Uzun zamandır yorum yazamamın pek çok nedeni var. Bunların bir kısmını başka bir yazıda anlatacağım, o zamana değinse şu an yorumlayacağım Bir Cümlelik Aşklarla birlikte okuduğum Havva'nın Üç Kızı'nı da fotoğrafta görüyorsunuz. Umarım yakın zamanda onu da bitirir ve ardından da yorumlayabilirim...

Mario Levi ismini uzun zamandır kitap raflarında görüp henüz okumadığım bir yazardı, Bir Cümlelik Aşklara kadar. Sanıyorum, bir cümleye sığacak aşklara duyduğum merak ve yazarın bunu nasıl yansıttığını merakım üzerine kitabı aldım ve ardından da uzunca bir süre yanımda taşıdım. 

Kitabın içeriğine gelirsek içerisinde genellikle yarım sayfa, bir sayfa ya da en fazla bir buçuk sayfadan oluşan yüz cümle var. Cümlelerin yansıttığı her bir karakter aslında bize fazlasıyla tanıdık. Bizim gibi büyümüş, acılar yaşamış, sevmiş, hayal etmiş; kısacası bizim coğrafyamızın özelliklerini içerisinde taşıyan, coğrafyamızın hislerini bilen insanlara ev sahipliği yapmış. 

Bir insanı o insan yapan her şeyi aşktan saymış yazar, ki her aşkın bir hayat oluşturmaya yetecek güçte olduğundan da bahsetmiş. Biz bu bahsedilenleri ve hatta bahsedilmeyenleri önce seziyor ardından okuyoruz. Kitabın kapağını kapattığımızda ise yüzden fazla yeni karakter tanımış, Türkçe'nin imkanlarına fazlasıyla şaşırmış oluyoruz. Siz de farklı bir kitap okumak istiyorsanız, Bir Cümlelik Aşklar diğer kitaplarınıza hem iyi bir eşlikçi olabilir hem de içinize hüzün katmaktan geri durmaz. 

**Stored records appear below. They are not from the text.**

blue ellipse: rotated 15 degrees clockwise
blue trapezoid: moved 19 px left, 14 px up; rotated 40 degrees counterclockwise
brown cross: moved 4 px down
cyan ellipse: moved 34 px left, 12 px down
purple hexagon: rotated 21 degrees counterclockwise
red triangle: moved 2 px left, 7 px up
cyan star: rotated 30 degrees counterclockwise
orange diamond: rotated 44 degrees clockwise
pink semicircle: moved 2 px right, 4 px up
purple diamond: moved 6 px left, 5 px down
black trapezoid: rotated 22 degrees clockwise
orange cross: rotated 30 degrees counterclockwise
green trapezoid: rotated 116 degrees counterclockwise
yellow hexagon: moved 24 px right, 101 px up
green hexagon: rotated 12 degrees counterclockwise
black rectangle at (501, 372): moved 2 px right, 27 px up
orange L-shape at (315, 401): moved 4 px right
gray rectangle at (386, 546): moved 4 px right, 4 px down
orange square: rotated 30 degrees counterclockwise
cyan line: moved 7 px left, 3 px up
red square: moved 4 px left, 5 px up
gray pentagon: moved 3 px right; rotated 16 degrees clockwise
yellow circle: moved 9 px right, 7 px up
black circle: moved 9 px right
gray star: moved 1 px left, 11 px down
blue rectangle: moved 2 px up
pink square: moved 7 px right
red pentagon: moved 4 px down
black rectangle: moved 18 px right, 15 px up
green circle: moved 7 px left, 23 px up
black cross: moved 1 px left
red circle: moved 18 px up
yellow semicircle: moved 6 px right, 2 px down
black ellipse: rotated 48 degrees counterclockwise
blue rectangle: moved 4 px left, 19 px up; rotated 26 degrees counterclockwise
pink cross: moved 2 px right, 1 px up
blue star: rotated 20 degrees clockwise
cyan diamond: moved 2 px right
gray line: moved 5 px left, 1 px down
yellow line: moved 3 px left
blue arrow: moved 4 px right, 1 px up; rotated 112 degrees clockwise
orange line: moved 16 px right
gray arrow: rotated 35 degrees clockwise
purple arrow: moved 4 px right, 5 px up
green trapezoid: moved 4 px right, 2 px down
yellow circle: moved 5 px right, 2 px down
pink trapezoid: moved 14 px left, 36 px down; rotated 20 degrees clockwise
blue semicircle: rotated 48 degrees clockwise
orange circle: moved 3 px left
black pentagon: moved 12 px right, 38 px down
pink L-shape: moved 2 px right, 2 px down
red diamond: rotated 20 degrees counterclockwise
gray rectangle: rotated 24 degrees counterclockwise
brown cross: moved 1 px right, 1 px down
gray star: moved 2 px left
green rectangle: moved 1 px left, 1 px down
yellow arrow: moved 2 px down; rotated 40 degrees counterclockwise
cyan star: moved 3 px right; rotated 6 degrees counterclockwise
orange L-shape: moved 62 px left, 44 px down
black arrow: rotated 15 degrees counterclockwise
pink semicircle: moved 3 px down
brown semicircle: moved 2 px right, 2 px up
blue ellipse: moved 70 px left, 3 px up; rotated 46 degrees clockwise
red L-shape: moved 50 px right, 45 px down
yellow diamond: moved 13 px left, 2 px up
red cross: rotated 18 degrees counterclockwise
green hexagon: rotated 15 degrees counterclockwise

"Alegra ve Salamon'un evliliklerinin dördüncü yılında, üstelik hiç kimsenin hiç kimseden kaçamadığı bir zamanların Çatalca'sında, Balkan Harbi'nin rüzgarları eser, Bulgar çeteleri etrafa korku salar, top sesleri gecenin karanlığını döverken, farklı insanlara aşık olup birkaç ay sonra birbirlerine döndüklerini, geride kalan sevgililerden birinin intihar edip ötekinin delirdiğini, Şişli'deki o büyük dairenin sadece misafirlere açılan salonunun yanındaki kömür sobalı oturma odasında, o Türk musiki programını Siera marka o lambalı radyodan dinlemesinin ardından, babaannemden, bir pazar günü, çocuk yüreğimle, bir masal dinler gibi dinlemeseydim, bir kadınla bir erkeği birbirlerine hayat boyu, sadece sevginin değil, bir pişmanlığın da bağlayabileceğini hiç düşünmeyecektim.